In June 7 issue, Russell County News
By Greg Wells
Managing EditorLEFT - Looking more like a football coach than a pastor Greg Troutt is bringing the message of God’s love to addicts in Russell County.
“The drug problem was a lot bigger here than it was there,” said Greg Troutt.
So he did what he felt was right, came home and started a new treatment program here.
The 2nd Chance Outreach Center, is his way of helping those who walk the path that, without the help of God he would still be on.
Troutt said he had graduated from marijuana through harder and harder drugs until he was into cocaine and heroin and headed for 30 years in prison.
But Troutt got right with the Lord, and then started working for him. He went back to school and then spent a year as a pastor before starting his first non-profit drug treatment center in Killeen, Texas.
That was where he had been discharged from the Army, at Ft. Hood. It is a county with a massive military base and better than 200,000 people living in that area.
But when visiting back in this area during a revival, he discovered there had been half as many drug arrests here in this county of less than 17,000 people.
Statistically, if percentages of drug use were equal in the two pars of the country, the Killeen area would have had over 11 times the number of arrests as Russell County.
He and his wife D.J. moved to the area, and began with in-patient treatment homes. They have begun adding out-patient services, and they are having exemplary success.
Their present success rate is 60 percent, according to Troutt.
“At one time it has been as high as 70,” Trout added. “It has never been below 48 percent.”
He said the national average is 8 percent and the average success rate in Kentucky is 6 percent.
But then it isn’t a fair competition, since as he and those he has worked with say, they have Jesus on their side.
He said they are able to do this, at a cost of $50 a day for in-patient detox and treatment.
“I’ve looked around and the cheapest I’ve seen is about $3,005 for the month and that doesn’t include detox,” Troutt said. “Some programs will run $26,000 a month.”
Now with the expansion into out-patient services he said they are branching beyond the men’s and women’s houses they are presently operating.
“We’ll be working with teens,” Troutt said. “With the ‘Worth the Wait’ and drug prevention programs.”
All the programs are “Christ centered,” he said.
The programs start with prayer, the days end with prayer and all forms of addiction are attacked.
“I’m not saying I’m perfect or nothing like that,” says Ian Kimes. “I still drink coffee and smoke cigarettes.”
Kimes said he has been drug free for about 4 months, thanks to the grace of God.
But he is working on the smoking. His brother Patrick is also working with Trout, and though he has been drug free less time, he’s beat his brother to being smoke free.
Like Troutt the two men spent much of their lives living in Russell County, and like him they migrated to the worst of illicit drugs.
Both were heroin addicts. Both are clean, and sober, now. The turning point, both said, was giving their lives over to God.
This is the miracle Troutt is looking for.
Ian and his wife Mindy began trying to clean-up when they found out that she was pregnant.
Ian said he is over the drugs, as is his wife and their 4-month-old son is healthy, he added.
Patrick also began to try to change because of his kids, but both said they’d wanted to do it just on their own or with family.
They said their sister pushed them to meet with Troutt and his wife, after Ian did he began the program.
“You know it was like well I guess I was just going through the motions,” Ian said describing his start in the program.
After he was saved though he said everything was different, and now he tries to help others find what he has.
“I hand out tracts and stuff,” Ian said. “If God can do this for me he can do it for anyone.”
Beyond escaping the drugs and alcohol Patrick says the program has given him back the man he once was and more.
“I’m totally clean,” he said. “I’ve already gotten a job. — It has been four years since I worked.”
Patrick said he went from a man with two businesses to a user and dealer, to an addict who dealt drugs.

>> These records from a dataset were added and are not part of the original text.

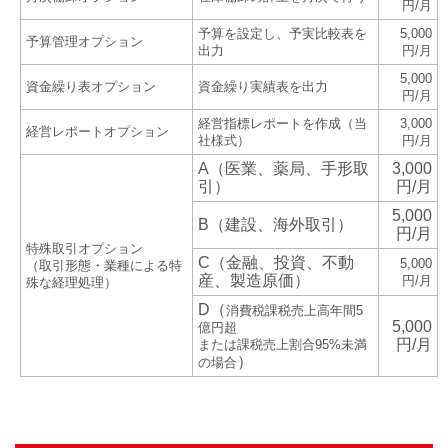
円/月
予算を設定し、予実比較表を
5,000
予算管理オプション
出力
円/月
5,000
資金繰り表オプション
資金繰り実績表を出力
円/月
経営指標レポートを作成（当
3,000
経営レポートオプション
社様式）
円/月
A（医業、薬局、手形取
3,000
引）
円/月
5,000
B（建設、海外取引）
円/月
特殊取引オプション
C（金融
、投資
、不動
5,000
（取引形態・業種による特
産、製造原価）
円/月
殊な経理処理）
D（
消費税課税売上高年間5
5,000
億円超
円/月
または課税売上割合95%未満
）
の場合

“First I was a better dealer than I was an addict,” he said. “Then I was a better addict than I was a dealer.”
In five years he said he went from an occasional drug user, to a man with a prescription for Oxycotton to a man who could, “take anything break it down and put it in my arm.”

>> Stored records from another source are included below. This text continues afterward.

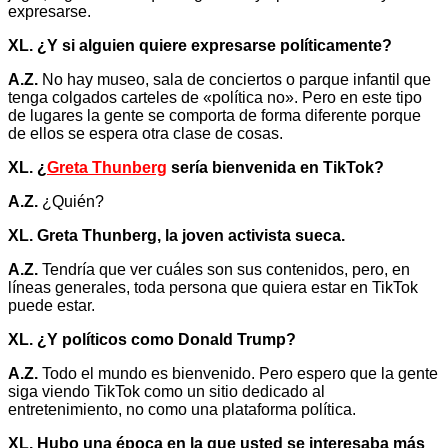
expresarse.
XL. ¿Y si alguien quiere expresarse políticamente?
A.Z.
No hay museo, sala de conciertos o parque infantil que
tenga colgados carteles de «política no». Pero en este tipo
de lugares la gente se comporta de forma diferente porque
de ellos se espera otra clase de cosas.
XL. ¿
Greta Thunberg
sería bienvenida en TikTok?
A.Z.
¿Quién?
XL. Greta Thunberg, la joven activista sueca.
A.Z.
Tendría que ver cuáles son sus contenidos, pero, en
líneas generales, toda persona que quiera estar en TikTok
puede estar.
XL. ¿Y políticos como Donald Trump?
A.Z.
Todo el mundo es bienvenido. Pero espero que la gente
siga viendo TikTok como un sitio dedicado al
entretenimiento, no como una plataforma política.
XL. Hubo una época en la que usted se interesaba más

These are but two of the about 100 people in Kentucky that the 2nd Chance Outreach in-patient program has reached Troutt said.
Now they hope to expand that reach with their nightly meetings for adults and teens in their soon to be completed center in Russell Springs.
Troutt said they do it all, through donation funding, and that no one takes a salary from the program.
“We’re all volunteer,” he said. “I keep saying I’ll start taking a salary but I keep putting everything back into the ministry.”